I think experiencing that feeling every once in a while is really important because music is such a significant part of most people and, like humor, is how we cope with life’s little nightmares. For a lot of us, music is freedom. And unfortunately, that freedom comes at a seemingly reasonable price plus tax and a ridiculously high convenience charge.
I don’t mind paying $30-$40 for the average concert ticket, but when an additional $28-$30 convenience fee gets tacked on upon checkout, I feel like I’m buying an extra ticket for my best imaginary friend just in case my actual friend can’t make it that night. Not to mention that it cuts into the gas money I was planning to use to get to Red Rocks for said concert…IF I WAS GOING. (I hope you read that in Timmy Turner’s dad’s voice.)
The general cost of living continues to increase for college students, and decreasing employment rates coupled with rising job competition upon graduation causes personal expectations and external pressures to surge pretty high. Practical and economic reasoning aside, college is largely a time of uncertainty and difficult decisions, and our favorite songs might not always have the answers but they often help us to not feel so alone.

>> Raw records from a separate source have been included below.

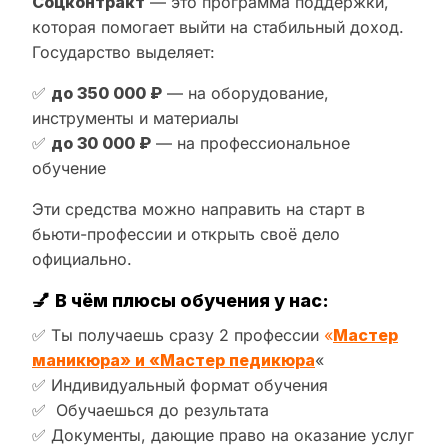
Соцконтракт
— это программа поддержки,
которая помогает выйти на стабильный доход.
Государство выделяет:
✅
до 350 000 ₽
— на оборудование,
инструменты и материалы
✅
до 30 000 ₽
— на профессиональное
обучение
Эти средства можно направить на старт в
бьюти-профессии и открыть своё дело
официально.
💅
В чём плюсы обучения у нас:
✅ Ты получаешь сразу 2 профессии
«
Мастер
маникюра» и «Мастер педикюра
«
✅ Индивидуальный формат обучения
✅ Обучаешься до результата
✅ Документы, дающие право на оказание услуг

It is for these reasons that I think Red Rocks Amphitheatre as well as other rather iconic and well-loved Colorado concert venues should offer significant student discounts or nix the convenience charge on a few popular concerts throughout the year. I could definitely understand the venues not wanting to sell out much-coveted seats for popular shows solely to just under 10,000 college students at a discount, so one option to avoid that is limiting the student discount ticket pool to the first 1,000 students who purchase a ticket.
Not only will more students increase their attendance to shows which will subsequently increase food and beverage sales, but the fact that the venue cut us some slack as broke college students and made it possible for us to see our favorite artists perform sets from of our favorite albums helps build major brand loyalty by establishing positive relationships and associations between the venue and consumers.
Unfortunately, we aren’t just victims of skyrocketing ticket prices — we are also a contributing factor. Most if not all of us are guilty of downloading music for free online at least once in our lives (remember when LimeWire was a thing?), but doing so is actually one of the main reasons that tickets are so expensive. Selling their music is an artist or band’s main source of income, and if that income takes a big cut due to thousands of free downloads on a daily basis, naturally they are going to charge us more to appreciate it in person since it appears we feel that appreciating it in the privacy of our headphones isn’t worth our dime.
I’m not going to start preaching about how we need to stop illegally downloading free music from the Internet, but I do think it’s important to note that we could take responsibility and actually make a difference with slowing the increase of attending concerts.
Music gives people common ground, it brings them together to enjoy a few incredible moments away from the harder, less pleasant parts of life. Right now, college students are being predominantly priced out of that experience, but I think students and concert venues like Red Rocks should figure out how to meet halfway on this issue — whether that takes the form of a coalition campaign against illegal music downloads for which one of the perks is discounted concert tickets, or something else of that proactive, give-and-take nature.